Hallmark would like to test the hypothesis that those celebrating Valentine's Day will spend more than an average of $125 on gifts. A random sample of 18 people celebrating Valentine's Day spent an average of $148.50 with a standard deviation of $34.90. Hallmark would like to set α = 0.01. Use the p-value approach to test this hypothesis.

Answer 1

We conclude that those celebrating Valentine's Day spend more than an average of $125 on gifts.

Explanation:

We are given that Hallmark would like to test the hypothesis that those celebrating Valentine's Day will spend more than an average of $125 on gifts.

A random sample of 18 people celebrating Valentine's Day spent an average of $148.50 with a standard deviation of $34.90.

Let
`\mu` = average amount spent on gifts celebrating Valentine's Day

So, Null Hypothesis,
`H_0` :
`\mu`
`\leq` $125 {means that those celebrating Valentine's Day spend less than or equal to an average of $125 on gifts}

Alternate Hypothesis,
`H_A` :
`\mu` > $125 {means that those celebrating Valentine's Day spend more than an average of $125 on gifts}

The test statistics that will be used here is One-sample t test statistics as we don't know about population standard deviation;

T.S. =
`(\bar X-\mu)/((s)/(√(n) ) )` ~
`t_n_-_1`

where,
`\bar X` = sample average amount spent = $148.50

s = sample standard deviation = $34.90

n = sample of people = 18

So, test statistics =
`(148.50-125)/((34.90)/(√(18) ) )` ~
`t_1_7`

= 2.857

The value of the sample test statistics is 2.857.
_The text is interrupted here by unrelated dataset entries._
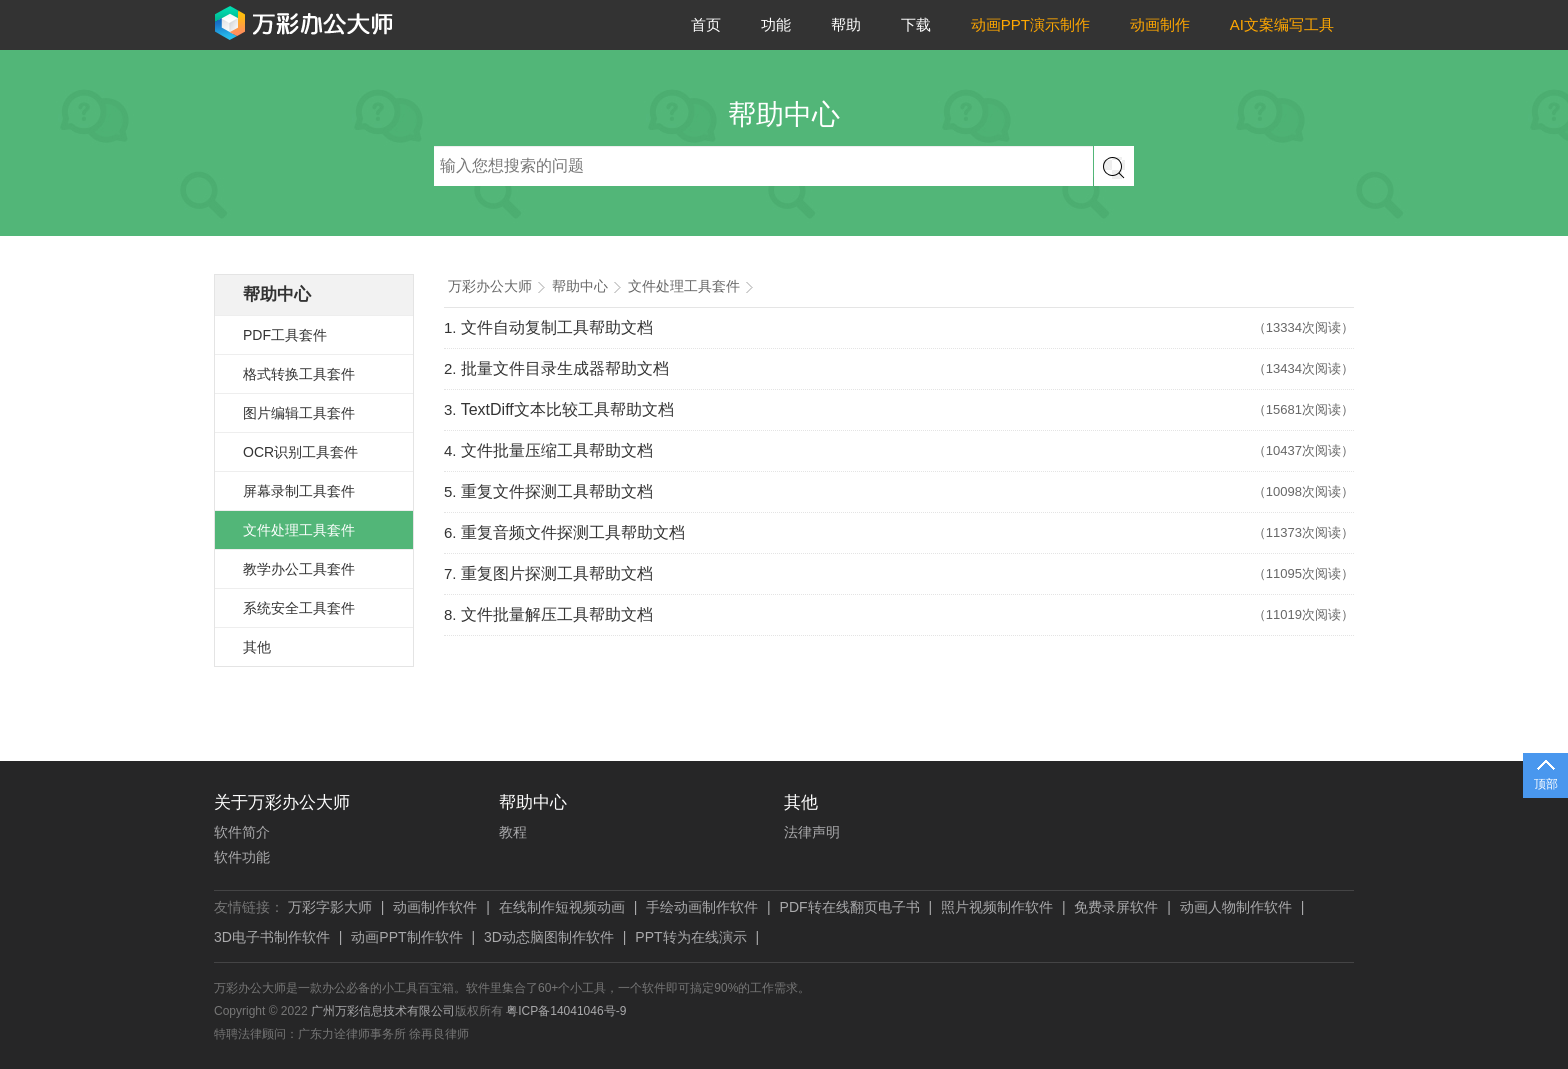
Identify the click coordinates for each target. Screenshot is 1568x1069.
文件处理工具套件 (299, 530)
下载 (916, 24)
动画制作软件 (435, 907)
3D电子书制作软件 (272, 937)
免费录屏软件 (1116, 907)
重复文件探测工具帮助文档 (557, 491)
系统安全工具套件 (299, 608)
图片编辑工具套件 (299, 413)
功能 (776, 24)
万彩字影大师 (330, 907)
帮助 (846, 24)
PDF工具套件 (285, 335)
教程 (513, 832)
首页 (706, 24)
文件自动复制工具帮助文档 (557, 327)
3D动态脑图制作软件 (549, 937)
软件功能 (242, 857)
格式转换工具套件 (299, 374)
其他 (257, 647)
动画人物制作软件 (1236, 907)
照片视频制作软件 (997, 907)
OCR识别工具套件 (300, 452)
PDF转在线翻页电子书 (850, 907)
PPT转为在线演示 (690, 937)
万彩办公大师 (490, 286)
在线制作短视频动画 (562, 907)
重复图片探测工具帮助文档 (557, 573)
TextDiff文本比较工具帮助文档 (567, 409)
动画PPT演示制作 (1030, 24)
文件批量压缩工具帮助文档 (557, 450)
Now, P-value of the test statistics is given by the following formula;

P-value = P(
`t_1_7` > 2.857) = 0.0056

Because in the t table the critical value of 2.857 at 17 degree of freedom will lie between P = 1% and P = 0.5%.

Now, since P-value of test statistics is less than the level of significance as 0.01 > 0.0056, so we sufficient evidence to reject our null hypothesis.

Therefore, we conclude that those celebrating Valentine's Day spend more than an average of $125 on gifts.